- [WORK REQUEST]:
Take the line that holds "漫画家・イラストレーター・ゲームグラフィックデザイナ" and every line after it to the end of the entries, and repeat them exactly without the pictures.

(Extracted page text data)
——————

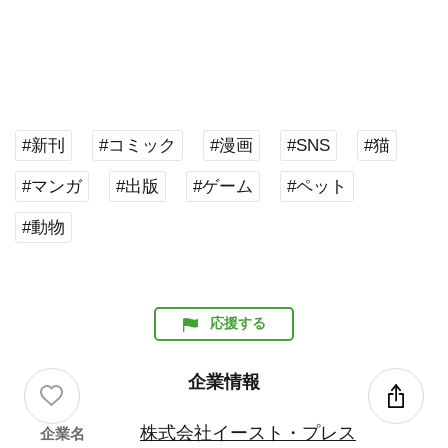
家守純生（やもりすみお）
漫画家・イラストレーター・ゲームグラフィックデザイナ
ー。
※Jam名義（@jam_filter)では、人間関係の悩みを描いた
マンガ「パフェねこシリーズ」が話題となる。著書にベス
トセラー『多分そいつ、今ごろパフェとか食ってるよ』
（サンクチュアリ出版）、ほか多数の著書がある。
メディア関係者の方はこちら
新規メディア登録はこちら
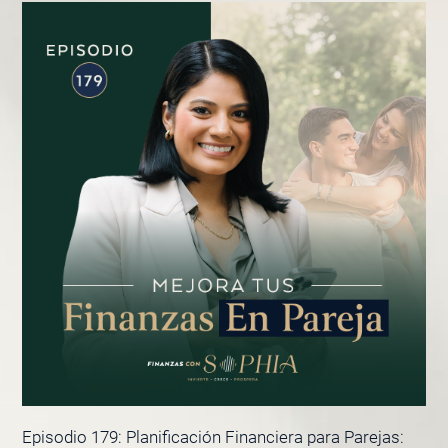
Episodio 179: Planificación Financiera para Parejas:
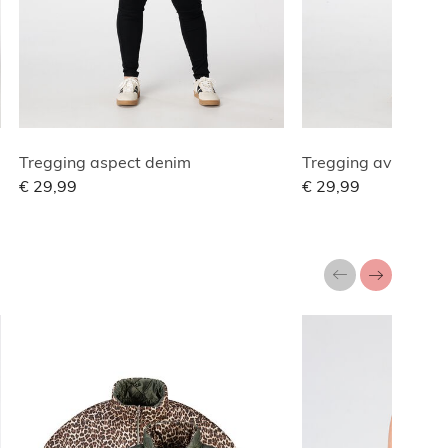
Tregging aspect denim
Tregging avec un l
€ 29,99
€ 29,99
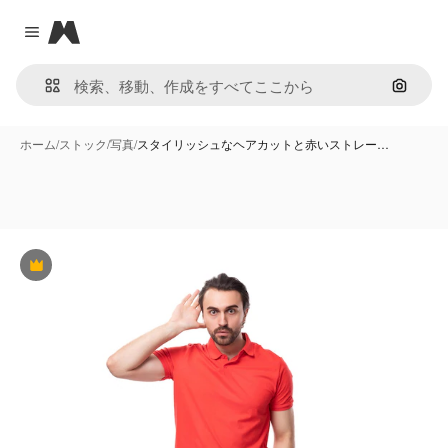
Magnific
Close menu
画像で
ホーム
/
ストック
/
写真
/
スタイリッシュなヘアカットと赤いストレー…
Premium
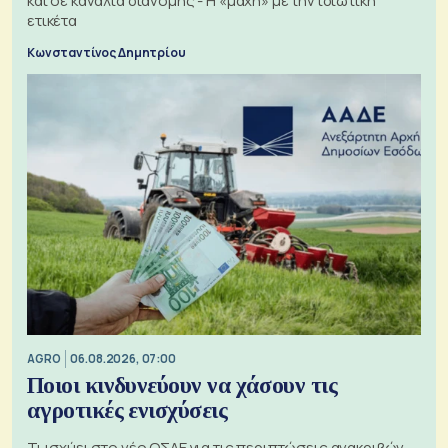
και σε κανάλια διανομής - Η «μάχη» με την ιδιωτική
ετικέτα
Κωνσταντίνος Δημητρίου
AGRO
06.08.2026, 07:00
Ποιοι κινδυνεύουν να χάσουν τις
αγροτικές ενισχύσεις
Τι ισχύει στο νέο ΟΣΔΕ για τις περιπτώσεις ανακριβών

——————

- [FINISHED EXERCISE]:
漫画家・イラストレーター・ゲームグラフィックデザイナ
ー。
※Jam名義（@jam_filter)では、人間関係の悩みを描いた
マンガ「パフェねこシリーズ」が話題となる。著書にベス
トセラー『多分そいつ、今ごろパフェとか食ってるよ』
（サンクチュアリ出版）、ほか多数の著書がある。
メディア関係者の方はこちら
新規メディア登録はこちら
Episodio 179: Planificación Financiera para Parejas:
Tregging aspect denim
Tregging avec un l
€ 29,99
€ 29,99
Magnific
Close menu
画像で
ホーム
/
ストック
/
写真
/
スタイリッシュなヘアカットと赤いストレー…
Premium
και σε κανάλια διανομής - Η «μάχη» με την ιδιωτική
ετικέτα
Κωνσταντίνος Δημητρίου
AGRO
06.08.2026, 07:00
Ποιοι κινδυνεύουν να χάσουν τις
αγροτικές ενισχύσεις
Τι ισχύει στο νέο ΟΣΔΕ για τις περιπτώσεις ανακριβών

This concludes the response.